A: Yes. Plain text is the most durable digital format. It requires no special software to read, has no version compatibility issues, and is supported by every operating system ever created. Organizations that need to archive documents for decades or comply with regulations benefit from LOG format's absolute simplicity and future-proof nature.

Q: What encoding does the LOG output use?

A: The LOG output uses UTF-8 encoding by default, preserving all Unicode characters from the AsciiDoc source. This ensures that international characters, special symbols, and non-Latin scripts are correctly represented.
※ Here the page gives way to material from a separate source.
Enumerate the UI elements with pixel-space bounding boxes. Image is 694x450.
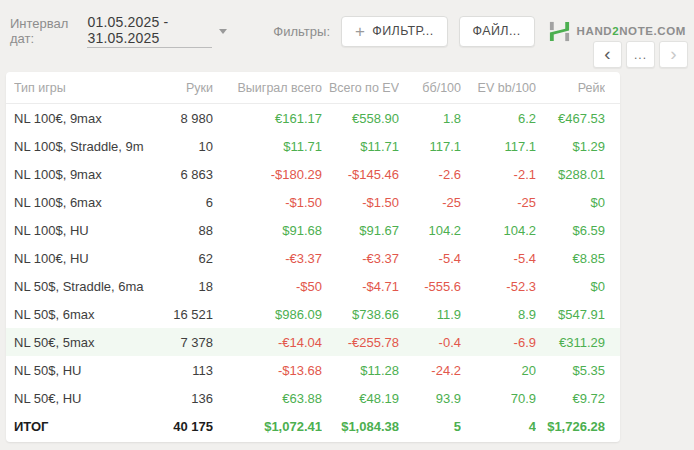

UTF-8 is backwards-compatible with ASCII, so LOG files with ASCII-only content work everywhere.

Q: How are code blocks handled in the conversion?

A: AsciiDoc source code blocks are converted to plain text by removing the block delimiters (----) and language annotations ([source,python]). The code content itself is preserved exactly as written, including indentation and whitespace. The result is clean code text that can be copied directly into scripts or terminals.

Q: Can I convert LOG back to AsciiDoc?

A: The conversion from AsciiDoc to LOG is lossy because markup information is discarded. You cannot automatically reconstruct which text was a heading, which was bold, or which was a code block. If you need round-trip capability, keep the original AsciiDoc source and treat the LOG file as a derived output for specific use cases like archival or text processing.